Ma substance noire

tzsara

« Le corps a ses pressentiments, ses coups de poing et ses diarrhées verbales. Ce matin, mon corps déraille. Les mots se tordent dans mon ventre abject, me transpercent les tripes et s’éjectent. Ils sont aussi mous qu’un caprice d’enfant. Aujourd’hui, tu vas parler. »

Il est un temps où l’esprit perd ses pédales et où, au travers d’un baiser tordu, le cœur s’emballe pour un triste faux bond. Assise, seule, au milieu des îlots de cendres, la main frémissante et une cigarette à demi-morte, je sirote froidement ma substance noire. Je soulève mes lunettes obscures et je passe de l’autre côté de l’ombre. Tu es là ; sculpture taillée d’ivoire, tragique et impassible. Le goût de l’asphalte scintillé et le parfum secret des dessous de Paris me tripotent le ventre.

Quand l’amertume porte un nom ; elle tue. Je suis une femme sans train qui porte l’anagramme de tes yeux. La tristesse me fait du mal et me tue à coups de massue. Mes poils se dressent et les mots, soûls, s’échappent de mes pores peureux. Mon livre noir s’écrit avec des lettres agonisantes. Au bout des mots, les lettres n’ont plus de sens et à croire mes mots, d’autres peuvent très bien porter ton nom. Pourquoi donc ne portent-elles pas toutes ton malheureux visage et pourquoi ? Pourquoi diable, je ne les aime pas autant ? Redonne-moi cet espoir qui a fait que je te voie autrement.

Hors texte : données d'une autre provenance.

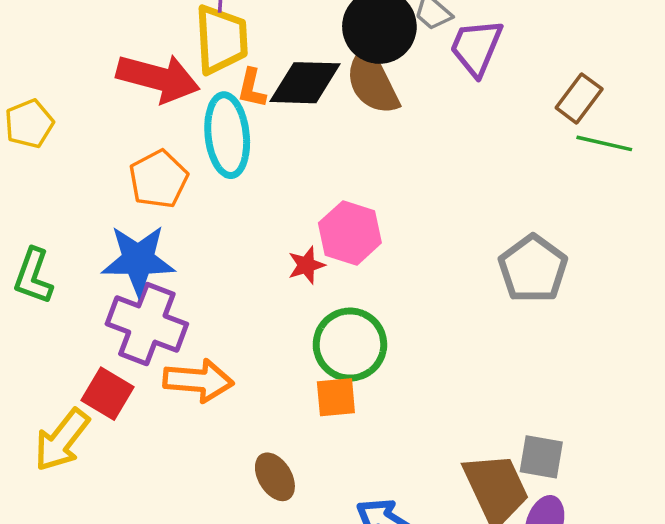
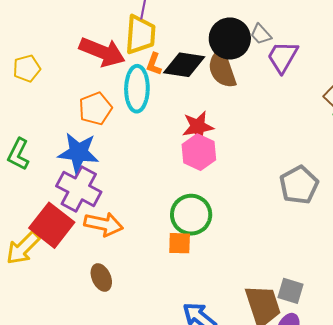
red star: (306, 265) -> (198, 127), moved, size x1.5
red square: (107, 394) -> (52, 225), size x1.5
brown ellipse: (275, 477) -> (101, 277), moved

Ma langue avale ses mots : amèrement et sans rancune. Elle balbutie des mots sauvages dont la grammaire n’y comprend mot. Ma langue te veut : passionnément, tragiquement. Elle se perd à trop te vouloir et gigote comme un torchon, tous les soirs, à la certitude qu’elle ne t’aura jamais. Moi ! Moi, je pleure, de passion ou d’ingratitude. Je pleure fidèlement tous les soirs à l’idée qu’on est deux à te vouloir. Laisse-moi pleurer mon vin et l’alcôve de mes yeux.

Quand la désillusion s’achète un manteau de vent, elle se fait aussi belle qu’un instant perdu. Quand mes yeux perdent leur livre ; ils sont aussi vides qu’un vison de cuivre. Tu t’effrites au rythme insoutenable des mots qui s’enfuient. Tout va très vite, et je m’essouffle. Quand l’amour est grand, il m’échappe des trous des yeux. Je te marque à l’encre du sang. Et je m’en vais, trainer ton ombre dans le noir. Les Dieux, du haut de leurs estrades, se moquent de moi. Ils ricanent. Et je pleure. Ils me font payer les pots fracassés de leurs éjaculations à demi-mortes. Et je suis la putain d’aujourd’hui. Et je me hais ; froidement, passionnément à en saigner du trou du cul.